Monthly Archives: April 2016

Budget Cuts and Consolidation: Taking it to the Danger Zone

For those of you that do not know, Alaska is kind of like the 3rd world of the United States in that we have semi-exploitative love/hate economic relationship with a single industry . . . petroleum. Why does this matter? It matters because two years ago oil was $120 a barrel and now it is floating between $40 and $50. For those of us in public service or who are private industry support services that contract with government and municipal agencies it means that our budget just shrank by 60%. The Legislature is currently struggling with balancing a budget that runs an annual 3.5 to 4 billion dollar deficit, a pretty difficult task if your only revenue stream is oil.

Regardless of where you work and who you work for in Alaska, this means “the times, they are a changin'”. As budgets shrink, so do resources: staff, time, support services, training opportunities, travel, equipment refreshes and so on. Belts tighten but we still have to eat. One way to make the food go further is to consolidate. In IT, especially these days of Everything-as-a-Service, there is more and more momentum in the business to go to centralized, standardized and consolidated service delivery (ITIL buzzword detected! +5 points).

In the last few years, I have been involved in a few of these type of projects. I am here to share a couple of observations.

 

 

Consolidation, Workload and Ops Capacity

 

Above you should find a fairly straight forward management-esque graph with made-up numbers and metrics. Workload is how much stuff you actually have to get done. This is deceptive because Workload can break down in many different types of work: projects, break/fix, work that requires immediate action, and work that can be scheduled. But for the sake of this general 40,000ft view, it can just be deemed work that you and your team do.
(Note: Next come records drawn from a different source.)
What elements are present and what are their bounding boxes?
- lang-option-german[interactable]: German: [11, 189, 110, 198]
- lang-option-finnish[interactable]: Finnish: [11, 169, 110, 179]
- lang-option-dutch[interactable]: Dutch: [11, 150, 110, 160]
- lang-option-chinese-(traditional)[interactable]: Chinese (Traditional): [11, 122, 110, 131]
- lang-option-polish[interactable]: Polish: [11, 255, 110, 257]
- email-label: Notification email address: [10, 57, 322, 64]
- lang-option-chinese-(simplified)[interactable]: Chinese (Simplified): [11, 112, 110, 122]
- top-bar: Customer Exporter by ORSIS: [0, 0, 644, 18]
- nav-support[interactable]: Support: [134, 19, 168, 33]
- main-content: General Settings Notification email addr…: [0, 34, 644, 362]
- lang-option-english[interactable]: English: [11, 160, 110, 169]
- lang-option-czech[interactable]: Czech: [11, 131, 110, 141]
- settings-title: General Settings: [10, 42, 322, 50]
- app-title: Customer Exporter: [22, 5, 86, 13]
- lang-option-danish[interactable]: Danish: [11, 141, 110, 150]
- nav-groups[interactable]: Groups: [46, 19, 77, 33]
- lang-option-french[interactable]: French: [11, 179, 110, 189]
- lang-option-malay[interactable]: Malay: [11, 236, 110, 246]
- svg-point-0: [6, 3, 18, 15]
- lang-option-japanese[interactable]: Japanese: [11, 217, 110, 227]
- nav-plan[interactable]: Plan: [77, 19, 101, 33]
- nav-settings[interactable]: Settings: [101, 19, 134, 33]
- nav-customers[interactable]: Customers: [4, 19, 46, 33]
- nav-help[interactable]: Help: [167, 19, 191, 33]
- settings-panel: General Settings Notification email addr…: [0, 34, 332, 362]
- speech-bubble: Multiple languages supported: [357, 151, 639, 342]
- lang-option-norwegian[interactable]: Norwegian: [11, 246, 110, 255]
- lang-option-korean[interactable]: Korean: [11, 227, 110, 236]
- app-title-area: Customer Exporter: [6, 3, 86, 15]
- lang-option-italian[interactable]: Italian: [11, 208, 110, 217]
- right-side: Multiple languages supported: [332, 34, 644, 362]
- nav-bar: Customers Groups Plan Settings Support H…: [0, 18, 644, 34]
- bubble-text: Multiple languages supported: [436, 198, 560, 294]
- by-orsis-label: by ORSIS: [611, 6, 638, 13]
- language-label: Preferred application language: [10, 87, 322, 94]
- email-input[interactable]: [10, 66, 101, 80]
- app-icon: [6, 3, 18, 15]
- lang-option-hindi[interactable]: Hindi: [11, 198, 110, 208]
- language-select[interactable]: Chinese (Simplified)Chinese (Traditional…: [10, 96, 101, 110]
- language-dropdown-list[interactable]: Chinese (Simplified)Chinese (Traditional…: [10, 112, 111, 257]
Operational Capacity is simply you and your team’s ability to actually do that work. Again, this is deceptive because depending on your team’s skills, personalities, culture, organizational support, and morale, their Operational Capacity can look different even if the total amount of work they do in given time stays constant. But whatever, management-esque talk can be vague.

Consolidation projects can be all over the map as well: combining disparate systems that have the same business function, eliminating duplicate systems and/or services, centralization of services or even something as disruptive as combining business units and teams. Consolidation projects generally require standardization as a prerequisite; how else would you consolidate? The technical piece here is generally the smallest, People, Process, Technology, right?

And from that technical standpoint, especially one from a team somewhere along that Workload vs. Operational Capacity timeline, consolidation and standardization look very, very different.

Standardization has no appreciable long-term Workload increase or reduction. There is an Increased capture of business value for existing work performed. If there is wider use of the same Process and Technology the given business value of a unit of work goes further, for example if it takes 10 hours to patch 200 workstations it may only take 10.2 hours to patch 2000 workstations.

Consolidation brings a long-term Workload increase with a corresponding increase of Operational Capacity due to addition of new resources or re-allocation of existing resources (that’s the dotted orange line on the graph). For example, if there is wide spread adoption of the same Process and Technology, you can take the 10 hours my team spends on patching workstations and combine it with the 10 hours another team spends on patching workstations. You just bought yourself some Operational Capacity in the terms of having twice as many people deal with the patching or maybe it turns out that it only takes 10 hours to patch both team’s workstations and you freed up 10 hours worth of labor that can go to something else. There is still more work than before but that increased Workload is more than offset by increased Operational Capacity.

Both standardization and consolidation projects increase the short-term Workload while the project is on-going (see Spring of ’15 in the graph). They are often triggered by external events like mergers, management decisions, or simply proactive planning in a time of shrinking budgets. In this example, it is a reduction of staff. This obviously reduces the team’s Operational Capacity. The ability to remain proactive at both the strategic and tactical level is reduced. In fact, we are just barely able to get work done. BUT we have (or had) enough surplus capacity to continue to remain proactive even while taking on more projects, hopefully projects that will either reduce our Workload or increase our Operational Capacity or both because things are thin right now.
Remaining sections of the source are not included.